*Exercise*: Exact copies of the lines below, from the one with "Kluge, Prof. Dr. Friedrich (F.K.)" up to and including the one with "do jejuno é realizado", are what this calls for; leave out pictures.
---
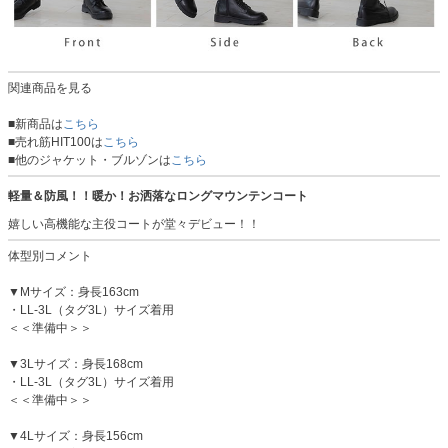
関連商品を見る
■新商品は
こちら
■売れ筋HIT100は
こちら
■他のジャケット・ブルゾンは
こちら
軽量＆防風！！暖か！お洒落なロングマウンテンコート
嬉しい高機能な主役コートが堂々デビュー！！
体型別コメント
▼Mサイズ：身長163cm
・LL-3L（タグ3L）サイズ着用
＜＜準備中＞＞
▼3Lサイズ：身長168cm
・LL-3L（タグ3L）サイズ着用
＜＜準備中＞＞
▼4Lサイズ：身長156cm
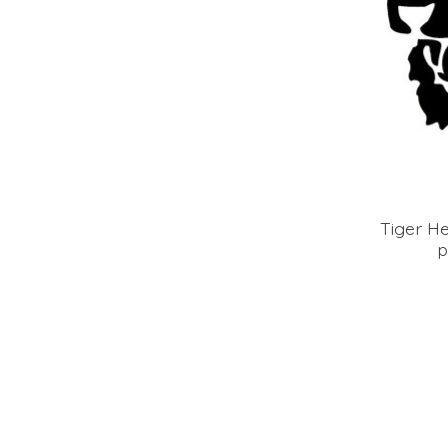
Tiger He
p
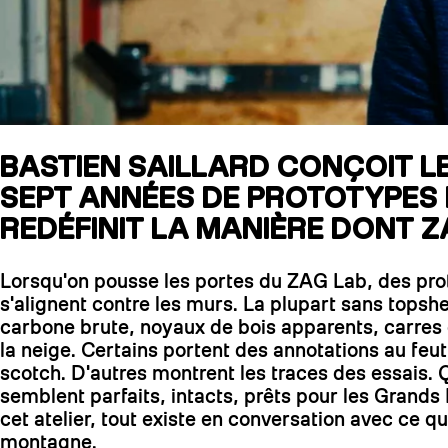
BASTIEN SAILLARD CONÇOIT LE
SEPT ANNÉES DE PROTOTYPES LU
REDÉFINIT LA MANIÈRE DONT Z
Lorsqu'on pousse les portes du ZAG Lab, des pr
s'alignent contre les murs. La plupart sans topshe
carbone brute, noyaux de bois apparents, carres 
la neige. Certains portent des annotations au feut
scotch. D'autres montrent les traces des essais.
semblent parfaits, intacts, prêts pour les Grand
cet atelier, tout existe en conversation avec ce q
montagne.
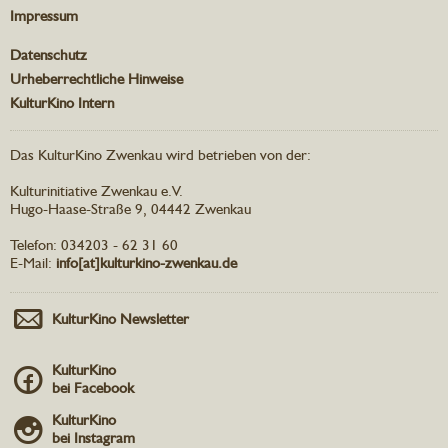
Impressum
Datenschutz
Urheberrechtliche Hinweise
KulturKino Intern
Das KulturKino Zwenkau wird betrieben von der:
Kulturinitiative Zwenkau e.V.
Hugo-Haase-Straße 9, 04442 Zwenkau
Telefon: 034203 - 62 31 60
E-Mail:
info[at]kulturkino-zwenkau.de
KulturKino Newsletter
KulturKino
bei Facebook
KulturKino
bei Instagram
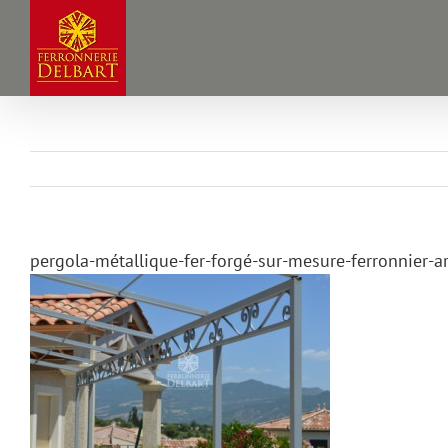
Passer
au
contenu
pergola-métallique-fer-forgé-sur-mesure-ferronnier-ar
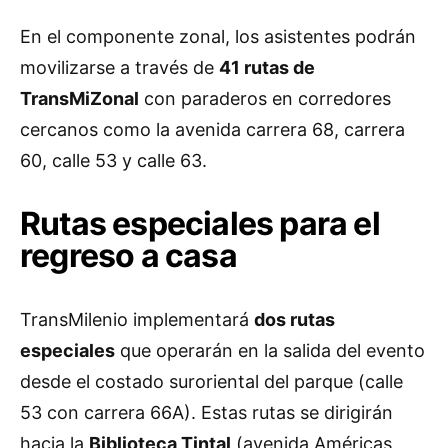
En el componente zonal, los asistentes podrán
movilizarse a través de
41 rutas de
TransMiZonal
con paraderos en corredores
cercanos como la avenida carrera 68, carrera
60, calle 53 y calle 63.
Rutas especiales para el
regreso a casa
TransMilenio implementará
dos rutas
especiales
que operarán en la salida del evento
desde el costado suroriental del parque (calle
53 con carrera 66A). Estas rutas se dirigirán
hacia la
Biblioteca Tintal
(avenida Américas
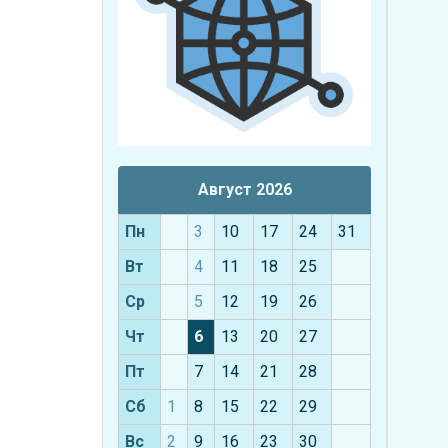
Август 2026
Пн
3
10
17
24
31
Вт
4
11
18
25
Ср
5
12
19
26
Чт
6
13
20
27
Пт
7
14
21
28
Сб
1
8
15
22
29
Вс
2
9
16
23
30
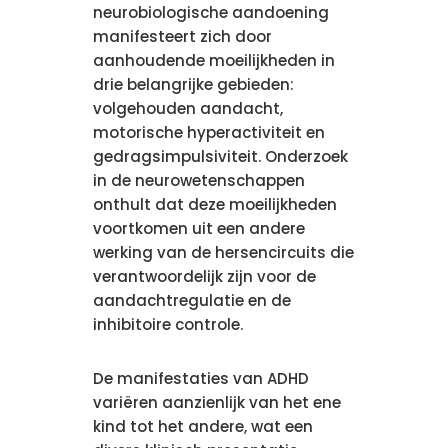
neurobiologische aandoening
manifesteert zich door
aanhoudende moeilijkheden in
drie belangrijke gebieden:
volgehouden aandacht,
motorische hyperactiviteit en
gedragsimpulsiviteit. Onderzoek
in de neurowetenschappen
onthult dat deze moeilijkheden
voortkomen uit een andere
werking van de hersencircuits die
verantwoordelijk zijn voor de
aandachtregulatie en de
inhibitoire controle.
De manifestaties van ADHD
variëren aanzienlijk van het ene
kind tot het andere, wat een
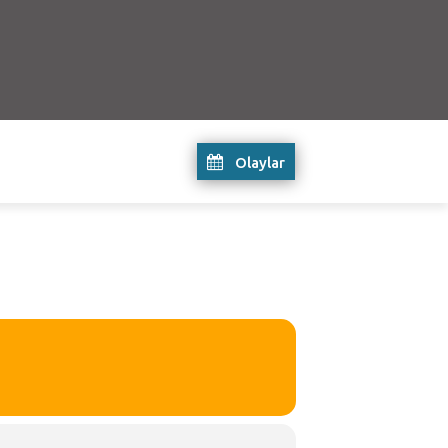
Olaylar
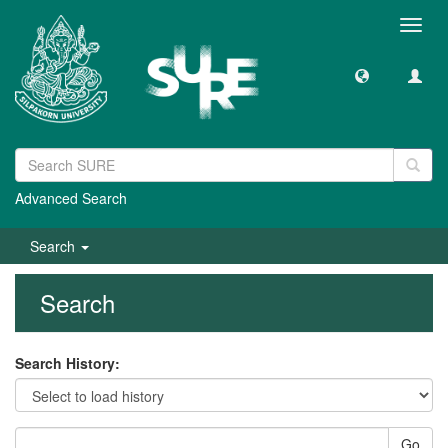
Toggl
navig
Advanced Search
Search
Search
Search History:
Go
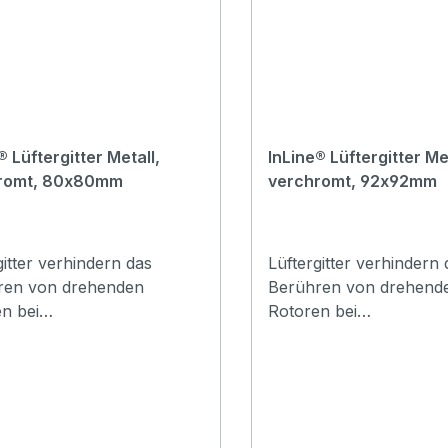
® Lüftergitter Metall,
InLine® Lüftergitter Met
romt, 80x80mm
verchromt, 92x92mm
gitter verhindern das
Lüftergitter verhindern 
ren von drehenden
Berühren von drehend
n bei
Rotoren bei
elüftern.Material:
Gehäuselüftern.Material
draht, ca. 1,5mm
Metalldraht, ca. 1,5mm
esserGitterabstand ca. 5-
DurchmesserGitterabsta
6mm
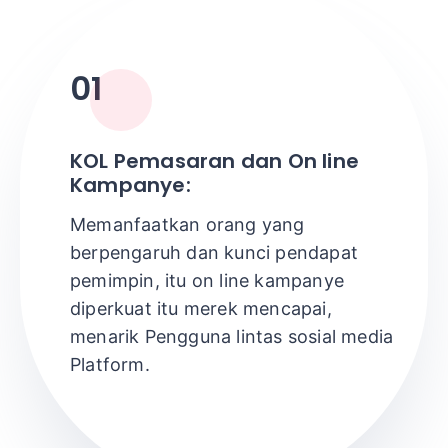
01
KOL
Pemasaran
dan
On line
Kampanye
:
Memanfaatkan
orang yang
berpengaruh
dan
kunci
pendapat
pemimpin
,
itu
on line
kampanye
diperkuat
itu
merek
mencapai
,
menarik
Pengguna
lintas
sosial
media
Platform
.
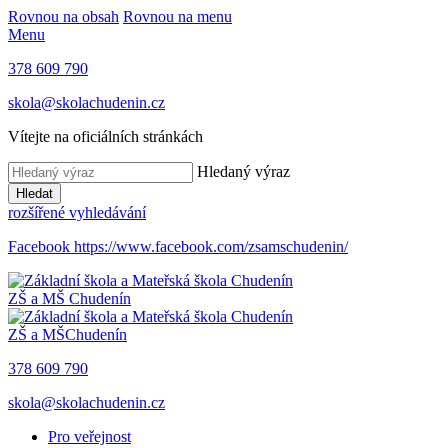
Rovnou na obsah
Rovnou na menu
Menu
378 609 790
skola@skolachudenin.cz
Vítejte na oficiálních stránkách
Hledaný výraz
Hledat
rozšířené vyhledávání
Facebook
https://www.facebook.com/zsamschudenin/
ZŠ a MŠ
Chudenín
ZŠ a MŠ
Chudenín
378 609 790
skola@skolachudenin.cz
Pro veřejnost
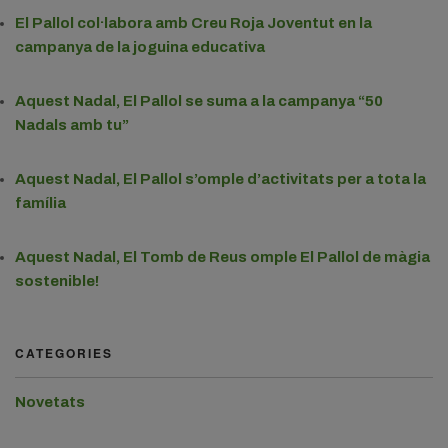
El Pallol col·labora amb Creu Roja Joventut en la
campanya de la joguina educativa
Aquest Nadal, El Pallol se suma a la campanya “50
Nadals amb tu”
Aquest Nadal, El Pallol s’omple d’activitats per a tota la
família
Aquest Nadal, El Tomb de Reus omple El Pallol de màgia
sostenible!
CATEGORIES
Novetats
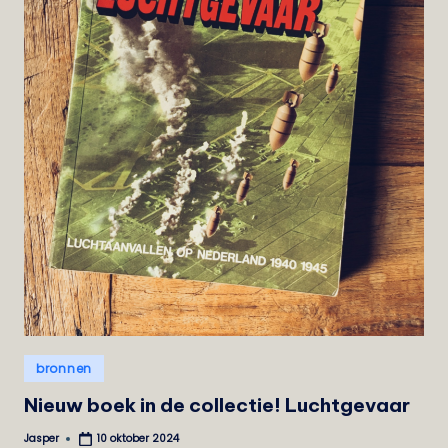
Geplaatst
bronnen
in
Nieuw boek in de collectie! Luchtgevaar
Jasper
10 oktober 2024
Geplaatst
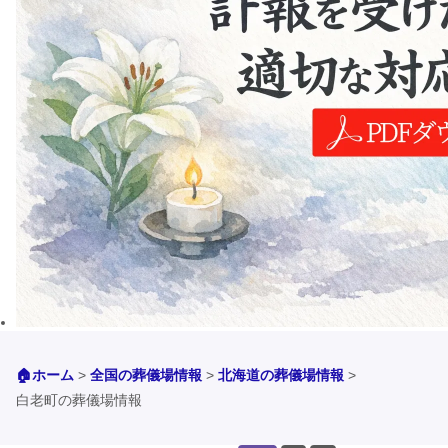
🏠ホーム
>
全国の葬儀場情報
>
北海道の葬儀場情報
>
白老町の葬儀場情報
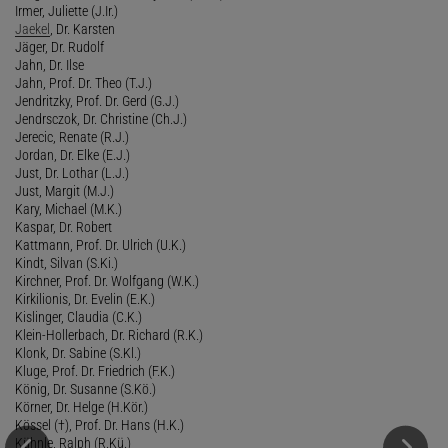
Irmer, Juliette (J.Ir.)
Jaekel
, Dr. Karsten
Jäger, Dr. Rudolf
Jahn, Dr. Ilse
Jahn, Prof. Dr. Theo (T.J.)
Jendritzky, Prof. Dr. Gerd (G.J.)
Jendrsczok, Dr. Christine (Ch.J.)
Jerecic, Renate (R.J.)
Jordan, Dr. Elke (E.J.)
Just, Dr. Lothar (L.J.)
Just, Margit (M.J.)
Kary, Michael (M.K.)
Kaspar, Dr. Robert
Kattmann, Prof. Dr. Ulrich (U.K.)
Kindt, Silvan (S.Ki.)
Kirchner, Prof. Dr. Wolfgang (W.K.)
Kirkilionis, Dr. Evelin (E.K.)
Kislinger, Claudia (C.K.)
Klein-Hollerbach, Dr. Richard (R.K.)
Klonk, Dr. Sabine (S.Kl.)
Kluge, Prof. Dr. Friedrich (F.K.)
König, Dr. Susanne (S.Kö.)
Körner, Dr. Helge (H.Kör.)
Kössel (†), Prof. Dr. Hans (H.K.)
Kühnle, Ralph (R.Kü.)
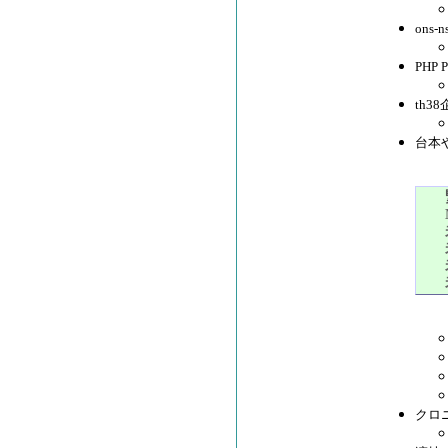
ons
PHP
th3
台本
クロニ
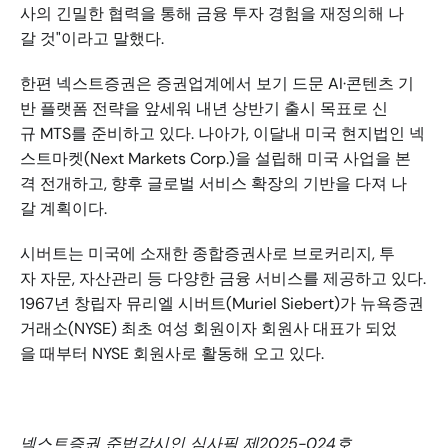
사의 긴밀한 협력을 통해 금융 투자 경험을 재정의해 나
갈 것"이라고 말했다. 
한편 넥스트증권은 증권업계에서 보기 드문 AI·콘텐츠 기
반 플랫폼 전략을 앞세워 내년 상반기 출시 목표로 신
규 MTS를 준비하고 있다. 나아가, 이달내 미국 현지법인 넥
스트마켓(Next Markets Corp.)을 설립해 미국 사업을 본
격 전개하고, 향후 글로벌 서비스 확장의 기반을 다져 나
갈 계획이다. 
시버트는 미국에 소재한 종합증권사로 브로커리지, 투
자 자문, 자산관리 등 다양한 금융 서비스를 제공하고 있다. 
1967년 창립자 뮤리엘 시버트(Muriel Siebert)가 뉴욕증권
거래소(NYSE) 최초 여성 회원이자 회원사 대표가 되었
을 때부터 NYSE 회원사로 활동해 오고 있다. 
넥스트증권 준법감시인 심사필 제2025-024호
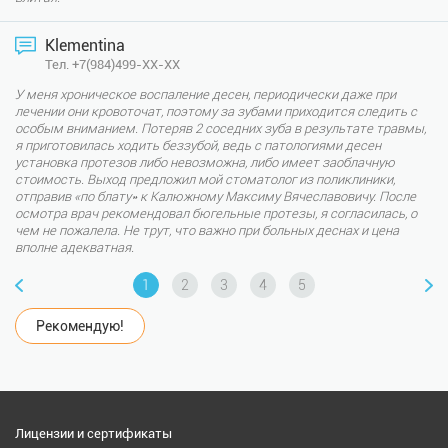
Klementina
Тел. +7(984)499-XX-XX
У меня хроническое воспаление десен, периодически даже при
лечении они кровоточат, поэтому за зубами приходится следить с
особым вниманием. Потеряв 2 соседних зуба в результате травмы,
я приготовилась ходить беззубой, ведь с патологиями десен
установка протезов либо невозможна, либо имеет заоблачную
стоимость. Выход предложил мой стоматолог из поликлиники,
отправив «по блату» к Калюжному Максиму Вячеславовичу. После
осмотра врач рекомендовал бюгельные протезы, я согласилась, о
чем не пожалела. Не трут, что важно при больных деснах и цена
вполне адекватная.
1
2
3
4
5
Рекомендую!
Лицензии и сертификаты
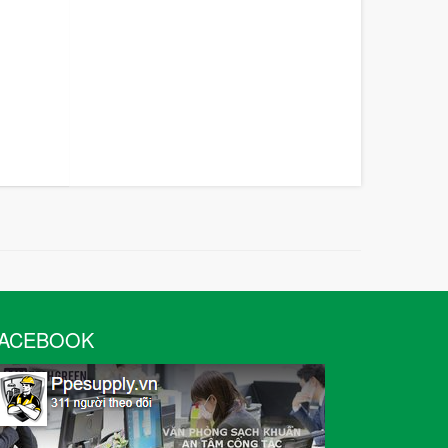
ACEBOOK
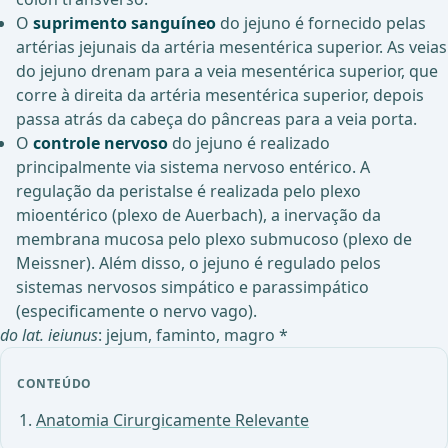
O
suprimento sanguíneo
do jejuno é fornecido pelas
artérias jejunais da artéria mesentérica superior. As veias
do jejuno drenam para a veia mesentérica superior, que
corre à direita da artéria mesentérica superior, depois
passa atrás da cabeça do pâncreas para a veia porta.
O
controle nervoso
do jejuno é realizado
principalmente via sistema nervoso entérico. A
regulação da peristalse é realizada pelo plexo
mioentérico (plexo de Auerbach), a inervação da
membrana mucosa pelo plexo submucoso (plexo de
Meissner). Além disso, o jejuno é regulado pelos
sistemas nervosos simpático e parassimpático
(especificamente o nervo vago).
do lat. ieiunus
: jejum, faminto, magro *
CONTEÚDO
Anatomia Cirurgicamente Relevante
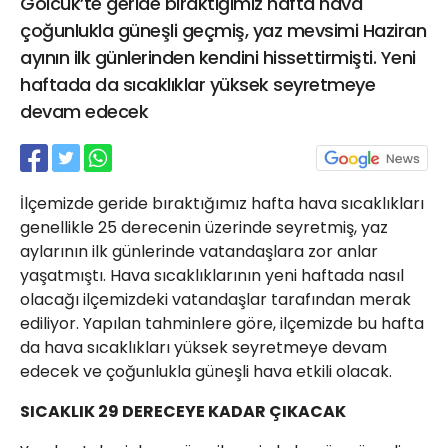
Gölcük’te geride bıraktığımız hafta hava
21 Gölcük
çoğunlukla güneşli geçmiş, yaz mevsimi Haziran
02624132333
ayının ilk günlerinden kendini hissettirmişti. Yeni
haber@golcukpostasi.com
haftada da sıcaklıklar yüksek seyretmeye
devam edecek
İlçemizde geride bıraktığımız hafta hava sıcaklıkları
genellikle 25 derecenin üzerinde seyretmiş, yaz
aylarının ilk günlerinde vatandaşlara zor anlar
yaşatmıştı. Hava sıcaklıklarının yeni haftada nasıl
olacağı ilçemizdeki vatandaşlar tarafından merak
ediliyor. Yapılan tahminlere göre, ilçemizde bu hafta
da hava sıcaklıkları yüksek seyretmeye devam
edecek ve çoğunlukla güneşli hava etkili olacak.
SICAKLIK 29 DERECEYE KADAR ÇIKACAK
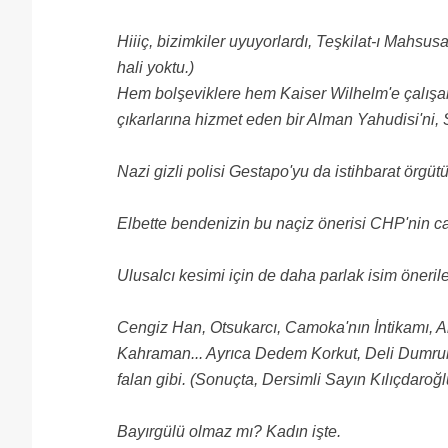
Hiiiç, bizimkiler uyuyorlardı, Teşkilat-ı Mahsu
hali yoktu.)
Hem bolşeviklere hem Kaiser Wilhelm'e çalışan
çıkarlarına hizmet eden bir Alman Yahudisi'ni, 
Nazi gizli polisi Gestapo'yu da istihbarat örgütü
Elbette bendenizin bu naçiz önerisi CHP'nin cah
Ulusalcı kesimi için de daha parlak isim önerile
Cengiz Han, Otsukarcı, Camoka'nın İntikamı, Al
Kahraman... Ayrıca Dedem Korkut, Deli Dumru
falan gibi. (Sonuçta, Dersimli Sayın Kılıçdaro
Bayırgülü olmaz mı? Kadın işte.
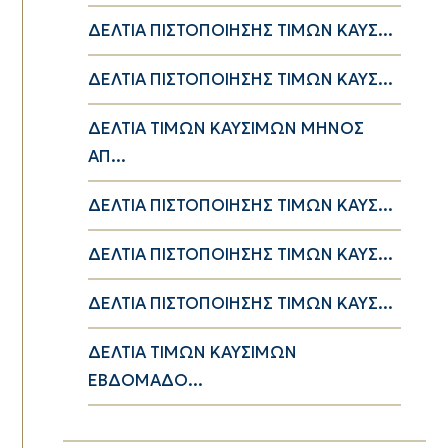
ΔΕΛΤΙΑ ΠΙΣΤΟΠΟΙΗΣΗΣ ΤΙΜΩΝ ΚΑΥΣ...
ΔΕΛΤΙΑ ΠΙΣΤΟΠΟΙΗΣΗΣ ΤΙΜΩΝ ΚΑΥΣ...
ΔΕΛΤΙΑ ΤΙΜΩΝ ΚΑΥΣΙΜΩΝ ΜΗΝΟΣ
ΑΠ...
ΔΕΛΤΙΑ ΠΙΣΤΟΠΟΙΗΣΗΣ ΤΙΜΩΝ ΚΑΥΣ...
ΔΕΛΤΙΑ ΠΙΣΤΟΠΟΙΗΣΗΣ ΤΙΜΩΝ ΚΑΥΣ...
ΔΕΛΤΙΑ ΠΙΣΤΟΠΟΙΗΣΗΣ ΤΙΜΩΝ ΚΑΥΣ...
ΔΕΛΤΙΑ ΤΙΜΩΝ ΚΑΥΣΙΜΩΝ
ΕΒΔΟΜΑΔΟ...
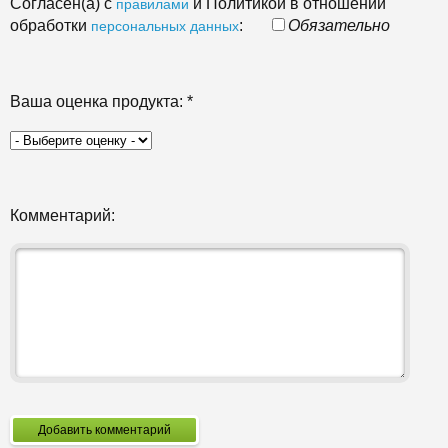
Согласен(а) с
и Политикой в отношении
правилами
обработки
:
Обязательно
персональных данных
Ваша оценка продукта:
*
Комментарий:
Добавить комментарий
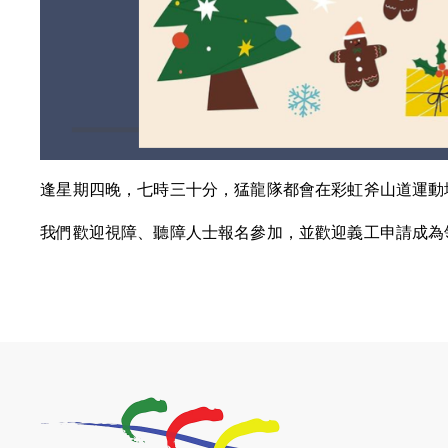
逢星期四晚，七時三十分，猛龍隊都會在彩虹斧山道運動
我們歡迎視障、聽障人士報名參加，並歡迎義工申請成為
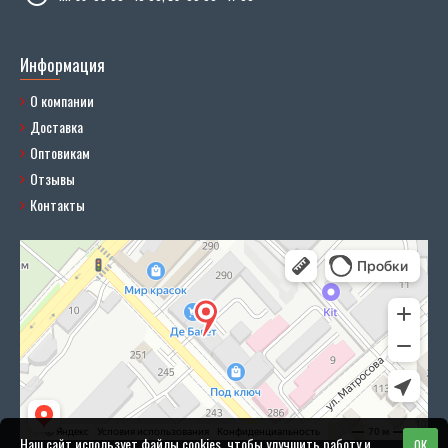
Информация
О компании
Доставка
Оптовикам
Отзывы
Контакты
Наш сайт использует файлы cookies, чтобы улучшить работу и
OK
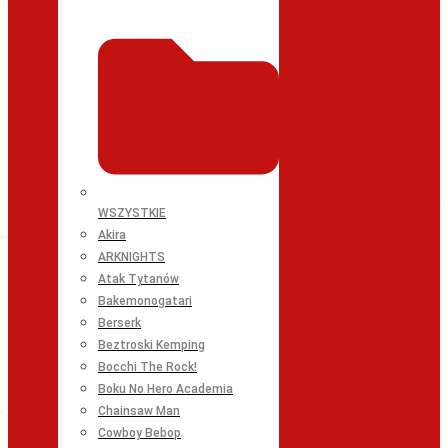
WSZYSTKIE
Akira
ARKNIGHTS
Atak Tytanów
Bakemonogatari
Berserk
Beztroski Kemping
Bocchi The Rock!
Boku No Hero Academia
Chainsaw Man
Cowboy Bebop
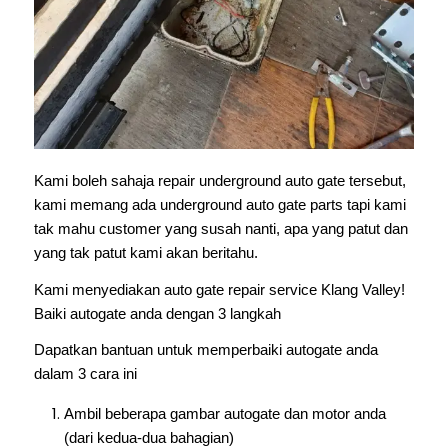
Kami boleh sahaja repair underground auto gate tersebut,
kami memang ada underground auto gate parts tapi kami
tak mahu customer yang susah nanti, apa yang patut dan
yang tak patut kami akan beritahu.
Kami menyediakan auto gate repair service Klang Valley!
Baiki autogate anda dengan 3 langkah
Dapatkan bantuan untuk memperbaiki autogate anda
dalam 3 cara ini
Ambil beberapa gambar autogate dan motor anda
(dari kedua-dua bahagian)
---
*Result for this task*:
Kluge, Prof. Dr. Friedrich (F.K.)
König, Dr. Susanne (S.Kö.)
Körner, Dr. Helge (H.Kör.)
Kössel (†), Prof. Dr. Hans (H.K.)
Kühnle, Ralph (R.Kü.)
ons
PHP
th3
台本
クロニ
사의 긴밀한 협력을 통해 금융 투자 경험을 재정의해 나
갈 것"이라고 말했다. 
한편 넥스트증권은 증권업계에서 보기 드문 AI·콘텐츠 기
반 플랫폼 전략을 앞세워 내년 상반기 출시 목표로 신
규 MTS를 준비하고 있다. 나아가, 이달내 미국 현지법인 넥
스트마켓(Next Markets Corp.)을 설립해 미국 사업을 본
격 전개하고, 향후 글로벌 서비스 확장의 기반을 다져 나
갈 계획이다. 
시버트는 미국에 소재한 종합증권사로 브로커리지, 투
자 자문, 자산관리 등 다양한 금융 서비스를 제공하고 있다. 
1967년 창립자 뮤리엘 시버트(Muriel Siebert)가 뉴욕증권
거래소(NYSE) 최초 여성 회원이자 회원사 대표가 되었
을 때부터 NYSE 회원사로 활동해 오고 있다. 
넥스트증권 준법감시인 심사필 제2025-024호
Klementina
Тел. +7(984)499-XX-XX
У меня хроническое воспаление десен, периодически даже при
лечении они кровоточат, поэтому за зубами приходится следить с
особым вниманием. Потеряв 2 соседних зуба в результате травмы,
я приготовилась ходить беззубой, ведь с патологиями десен
установка протезов либо невозможна, либо имеет заоблачную
стоимость. Выход предложил мой стоматолог из поликлиники,
отправив «по блату» к Калюжному Максиму Вячеславовичу. После
осмотра врач рекомендовал бюгельные протезы, я согласилась, о
чем не пожалела. Не трут, что важно при больных деснах и цена
вполне адекватная.
1
2
3
4
5
Рекомендую!
Лицензии и сертификаты
ACEBOOK
O
suprimento sanguíneo
do jejuno é fornecido pelas
artérias jejunais da artéria mesentérica superior. As veias
do jejuno drenam para a veia mesentérica superior, que
corre à direita da artéria mesentérica superior, depois
passa atrás da cabeça do pâncreas para a veia porta.
O
controle nervoso
do jejuno é realizado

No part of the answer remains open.